Michael Lambert : Le système international n'existe que sur un plan purement théorique, dans la mesure où les pays ne parviennent même pas à s'accorder sur le nombre d'États qui existent, comme en atteste le cas de Taïwan (non reconnu par la Chine), du Kosovo (non reconnu par la Russie), d'Israël (non reconnu par de nombreux pays arabes), pour ne citer que quelques exemples marquants.

Dans ce contexte, si le droit international est rassurant pour un citoyen lambda, car il semble structurer le monde dans lequel nous vivons, les relations entre Etats sont surtout une question de qui peut imposer sa volonté à qui par la coercion économique et/ou militaire.

Concernant la Russie et les sanctions qui lui sont imposées depuis le début de la guerre en Ukraine, il existe de multiples options pour contourner les sanctions occidentales.

La première méthode, la plus connue, est le transit de marchandises de manière informelle. Dans ce contexte, la Russie et le pays partenaire s'accordent sur le transit de marchandises sans les déclarer. Les exemples foisonnent, comme le montre les exportations illégales d'armes russes vers la Syrie, un pays où les contrôles sont quasi inexistants, ou avec la Corée du Nord, où l'on ignore ce qui transite entre les deux pays depuis des décennies. Dans ce contexte, la Russie peut exporter des céréales vers un pays si ce dernier accepte de fermer les yeux sur leur provenance.

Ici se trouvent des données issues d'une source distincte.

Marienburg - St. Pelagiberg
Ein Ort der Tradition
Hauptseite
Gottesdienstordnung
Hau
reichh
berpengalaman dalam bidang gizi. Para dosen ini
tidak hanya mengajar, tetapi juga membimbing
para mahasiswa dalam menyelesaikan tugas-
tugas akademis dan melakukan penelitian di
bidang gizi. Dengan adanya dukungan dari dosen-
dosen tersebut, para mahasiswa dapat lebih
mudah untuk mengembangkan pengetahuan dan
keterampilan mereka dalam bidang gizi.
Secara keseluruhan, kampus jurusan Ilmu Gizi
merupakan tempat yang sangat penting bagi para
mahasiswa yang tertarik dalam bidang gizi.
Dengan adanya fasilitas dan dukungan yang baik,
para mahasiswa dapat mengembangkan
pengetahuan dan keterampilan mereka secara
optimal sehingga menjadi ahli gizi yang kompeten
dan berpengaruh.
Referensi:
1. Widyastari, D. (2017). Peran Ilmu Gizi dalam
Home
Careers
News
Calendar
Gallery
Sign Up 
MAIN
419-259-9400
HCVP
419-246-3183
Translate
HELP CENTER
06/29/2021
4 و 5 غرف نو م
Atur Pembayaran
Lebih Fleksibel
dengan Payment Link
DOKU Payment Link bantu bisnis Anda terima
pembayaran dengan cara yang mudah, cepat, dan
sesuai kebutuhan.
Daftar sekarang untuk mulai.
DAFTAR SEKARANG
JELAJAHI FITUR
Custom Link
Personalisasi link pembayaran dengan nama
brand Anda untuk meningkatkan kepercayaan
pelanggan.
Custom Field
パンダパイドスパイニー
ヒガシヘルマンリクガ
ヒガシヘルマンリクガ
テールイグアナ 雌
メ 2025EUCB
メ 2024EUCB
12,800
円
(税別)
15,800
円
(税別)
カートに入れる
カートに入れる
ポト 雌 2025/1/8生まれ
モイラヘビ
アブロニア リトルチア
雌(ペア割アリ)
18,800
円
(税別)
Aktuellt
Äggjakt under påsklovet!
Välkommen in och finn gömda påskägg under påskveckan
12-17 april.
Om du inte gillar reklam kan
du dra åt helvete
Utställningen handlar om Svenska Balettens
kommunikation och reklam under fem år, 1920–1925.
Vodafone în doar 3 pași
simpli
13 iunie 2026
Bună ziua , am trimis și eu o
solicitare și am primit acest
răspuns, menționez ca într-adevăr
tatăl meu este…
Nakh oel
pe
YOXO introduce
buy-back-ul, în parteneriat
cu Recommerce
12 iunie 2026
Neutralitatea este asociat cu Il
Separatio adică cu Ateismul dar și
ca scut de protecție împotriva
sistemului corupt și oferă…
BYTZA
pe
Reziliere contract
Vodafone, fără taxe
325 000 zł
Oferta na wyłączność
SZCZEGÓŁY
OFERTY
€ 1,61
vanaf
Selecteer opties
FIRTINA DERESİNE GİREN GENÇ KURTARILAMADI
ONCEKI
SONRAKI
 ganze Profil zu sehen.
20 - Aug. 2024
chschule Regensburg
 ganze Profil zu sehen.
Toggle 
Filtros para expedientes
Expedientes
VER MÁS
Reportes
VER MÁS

Une deuxième approche, plus légale, consiste à exporter les marchandises vers un pays qui n'applique pas de sanctions. Les marchandises sont alors ré-emballées dans le pays en question et deviennent légales sur les marchés internationaux. Si la Russie exporte, par exemple, des céréales Ukrainiens en Chine, elle peut ensuite changer l'estampillage sur place (via une société chinoise sous contrôle russe, un processus tout à fait légal) et les produits arrivent alors légalement sur les marchés internationaux sous la forme d'un produit "Made in China".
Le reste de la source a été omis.